NEW YORK, July 10 U.S. primary dealers did not expect the Federal Reserve to start trimming its bloated balance sheet until early 2016, after the central bank finally raises interest rates, according to a survey conducted last month.
The regular survey, done by the Federal Reserve Bank of New York to help the Federal Open Market Committee members prepare for the June 17-18 policy-setting meeting, suggested many of the Fed's key messages in recent months have sunk in on Wall Street, including the expectation that rates in general will be lower than historical norms over the long run.
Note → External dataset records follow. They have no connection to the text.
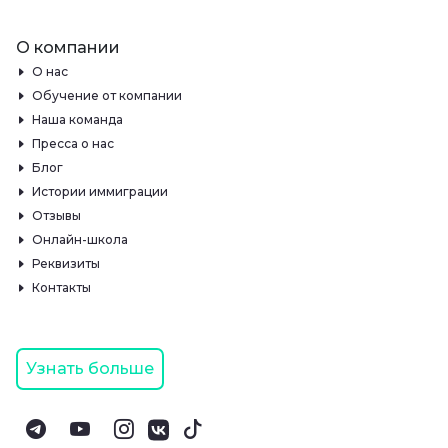
О компании
О нас
Обучение от компании
Наша команда
Пресса о нас
Блог
Истории иммиграции
Отзывы
Онлайн-школа
Реквизиты
Контакты
Узнать больше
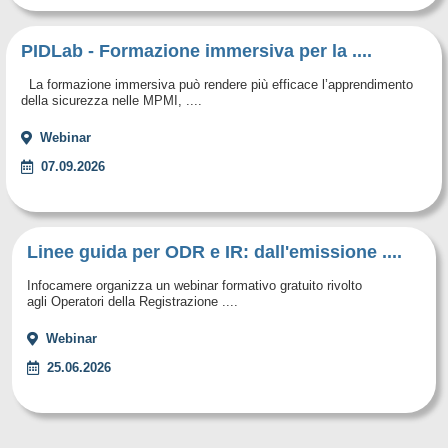
PIDLab - Formazione immersiva per la ....
La formazione immersiva può rendere più efficace l’apprendimento
della sicurezza nelle MPMI, ....
Webinar
07.09.2026
Linee guida per ODR e IR: dall'emissione ....
Infocamere organizza un webinar formativo gratuito rivolto
agli Operatori della Registrazione ....
Webinar
25.06.2026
The U.S. central bank is still adding to its balance sheet, which is approaching $4.5 trillion after years of monetary accommodation. The primary dealers, which do business directly with the Fed, expect the central bank's balance sheet to swell a bit more this year and then flatline throughout 2015 before beginning to shrink in the first quarter of 2016.
They expect the Fed to lift its benchmark federal funds rate in the third quarter of next year, according to median responses from the 22 dealers polled between June 5-9. The New York Fed published the results as usual three weeks after the meeting, at which the Fed made little change to policy.
In a speech on May 20, New York Fed President William Dudley said he would prefer to keep reinvesting funds from maturing assets in the portfolio until sometime after the rate rise, which was a change from the Fed's previous plan. In the survey, several dealers cited that speech "as causing them to push back their expected timing" of the end of reinvestments.
The dealers also lowered predictions of where the fed funds rate would ultimately settle in the longer run - to 3.5 percent from 3.75 percent in the survey done six months earlier. The fed funds rate is the rate that banks charge each other for overnight loans.
"Some dealers noted their expectation for a lower longer-run federal funds rate as being driven by their perception of lower potential GDP growth," the poll results showed.
According to minutes of the Fed's June meeting, released on Wednesday, policymakers are indeed expecting to raise rates before shrinking the balance sheet.
The minutes also showed that officials are eyeing a relatively large spread of 20 basis points between a rate on overnight reverse repurchase agreements, or reverse repos, and a rate on excess bank reserves, known as IOER.
The survey telegraphed this, showing dealers expected the repo rate (O/N RRP) to be 0.28 percent and the IOER to be 0.50 percent once the Fed lifts its key fed funds rate, according to the median responses. They expected the fed funds rate would be 0.38 percent at this point.
Several dealers "put particular emphasis on the use of the O/N RRP rate and the IOER rate (and) noted that the federal funds rate may be de-emphasized in importance as a policy rate due to the diminished size of the federal funds market relative to the pre-crisis period," the survey said.